> THE TASK
Return the data below unaltered, but strip out the pictures.

> RECORDS FOR PROCESSING
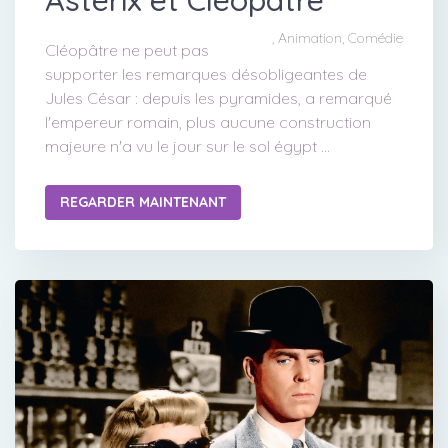
, Animation, Comédie
Cléopâtre ne peut pas
supporter les remarques désobligeantes de
Jules César : depuis les pyramides, a remarqué
l'empereur romain, plus aucune construction
majeure n'a vu le jour sur le sol égypt ...
REGARDER MAINTENANT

> WRITTEN RESPONSE
, Animation, Comédie
Cléopâtre ne peut pas
supporter les remarques désobligeantes de
Jules César : depuis les pyramides, a remarqué
l'empereur romain, plus aucune construction
majeure n'a vu le jour sur le sol égypt ...
REGARDER MAINTENANT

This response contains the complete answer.